Is There Such a Thing as an Optimal Service Level?

Abhishek Soni

People queuing on stairs

Everybody hates waiting in a line up (that’s a queue for the Brits). So what if lines could be more effectively managed so that both customers and the service provider benefitted? Contributor Abhishek Soni explains how using concepts of queueing theory.

Queueing theory is a quantitative study of the behavior of waiting lines or queues. A queueing system is composed of a server providing services to clients and a set of clients waiting in the queue for the services.

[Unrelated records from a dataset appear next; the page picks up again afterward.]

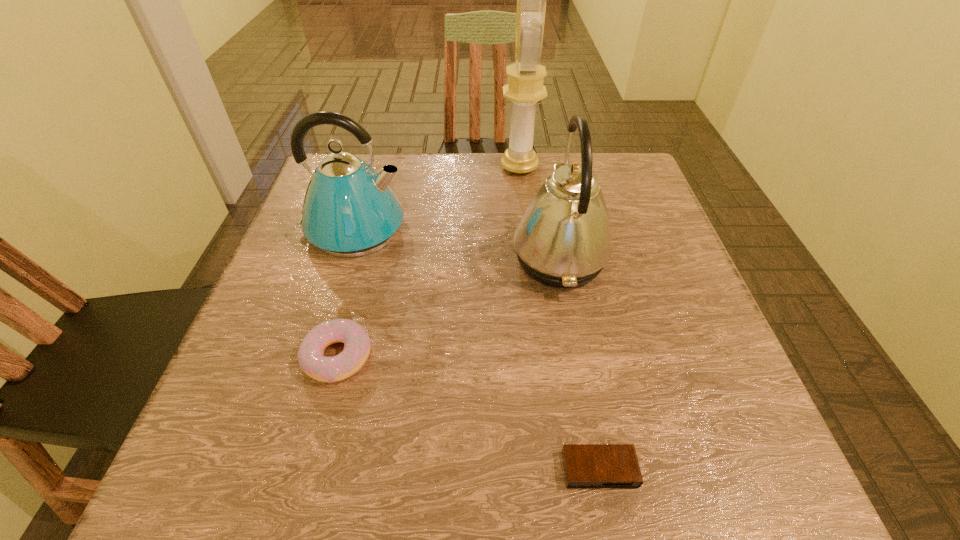 The height and width of the screenshot is (540, 960). In order to click on award in this screenshot , I will do `click(525, 88)`.

Locate an element on the screen. The height and width of the screenshot is (540, 960). the farthest object is located at coordinates click(525, 88).

What are the coordinates of `the right kettle` in the screenshot? It's located at (563, 240).

Where is `the left kettle`? The height and width of the screenshot is (540, 960). the left kettle is located at coordinates (349, 210).

This screenshot has width=960, height=540. In order to click on doughnut in this screenshot , I will do `click(310, 355)`.

Locate an element on the screen. the second nearest object is located at coordinates (310, 355).

Where is `the shortest object`? The image size is (960, 540). the shortest object is located at coordinates tap(585, 465).

This screenshot has height=540, width=960. Find the location of `alarm clock`. alarm clock is located at coordinates (585, 465).

Where is `vacant space located 0.150m on the front-facing side of the farthest object`? The width and height of the screenshot is (960, 540). vacant space located 0.150m on the front-facing side of the farthest object is located at coordinates (444, 167).

The image size is (960, 540). What are the coordinates of `free space located 0.360m on the front-facing side of the farthest object` in the screenshot? It's located at (363, 167). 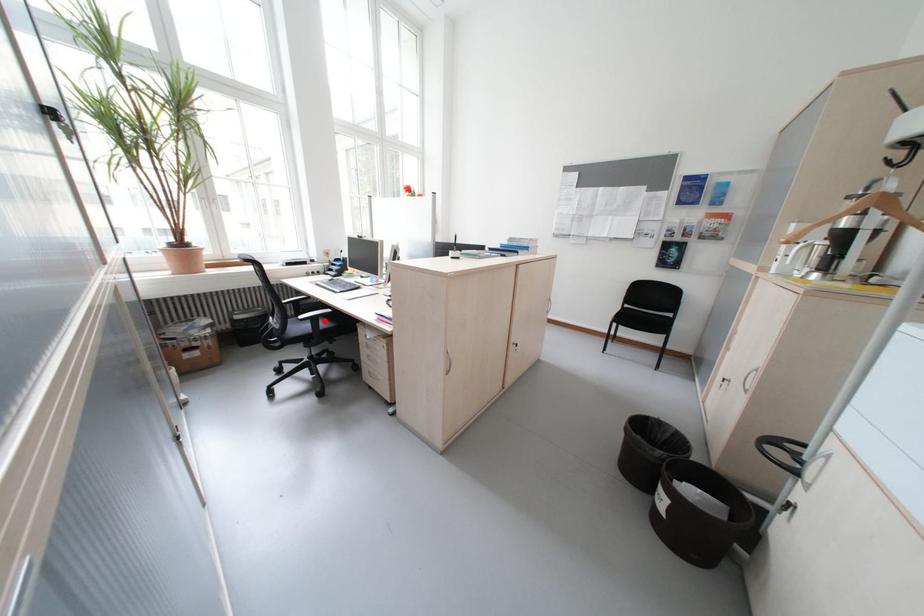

In a typical client and server model of service operations, a queue is formed whenever the demand of service exceeds the capacity to provide it at that point of time.

Queues are characterized for a given server count (c) by the arrival rate (λ) and service rate (μ) as:

  • Traffic density (ρ) of queue is defined as ρ= (λ/(μ*c))
  • Queue length is infinite for ρ> = 1
  • Queue length is finite for ρ< 1

As per Little’s law, a queue is represented by the equation: L= λ W

  • L=Average length of queue
  • λ=Average arrival rate of customers
  • W=Average waiting time in queue

Queueing theory is an excellent tool to quantitatively analyze the performance of service operations. It helps us develop models to predict behavior of the systems that provide services for randomly arriving requests.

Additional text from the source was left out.